━━━━━ SUPPLIED MATERIAL ━━━━━

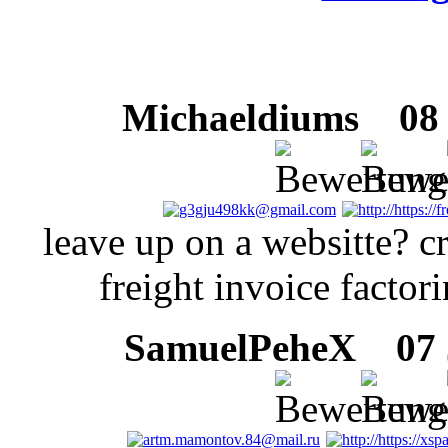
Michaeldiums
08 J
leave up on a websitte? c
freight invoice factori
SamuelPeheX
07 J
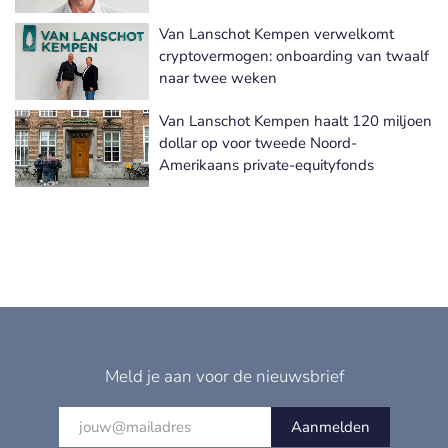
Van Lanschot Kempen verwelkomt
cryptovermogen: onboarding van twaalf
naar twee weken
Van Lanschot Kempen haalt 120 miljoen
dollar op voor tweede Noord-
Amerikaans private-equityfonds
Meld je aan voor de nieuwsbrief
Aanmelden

━━━━━
━━━━━ SUPPLIED MATERIAL ━━━━━

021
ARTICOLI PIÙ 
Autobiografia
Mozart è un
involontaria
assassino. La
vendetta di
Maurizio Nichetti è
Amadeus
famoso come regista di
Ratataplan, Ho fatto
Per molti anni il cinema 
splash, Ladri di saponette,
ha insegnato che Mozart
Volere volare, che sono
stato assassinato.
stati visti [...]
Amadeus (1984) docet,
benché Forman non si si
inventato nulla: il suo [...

━━━━━
━━━━━ SUPPLIED MATERIAL ━━━━━

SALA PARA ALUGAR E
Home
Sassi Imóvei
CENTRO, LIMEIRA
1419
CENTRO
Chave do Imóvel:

━━━━━

EXERCISE DIRECTIONS: Pull out every line holding "voor" from the records above, and copy it.

REPLY TO THE EXERCISE:
dollar op voor tweede Noord-
Meld je aan voor de nieuwsbrief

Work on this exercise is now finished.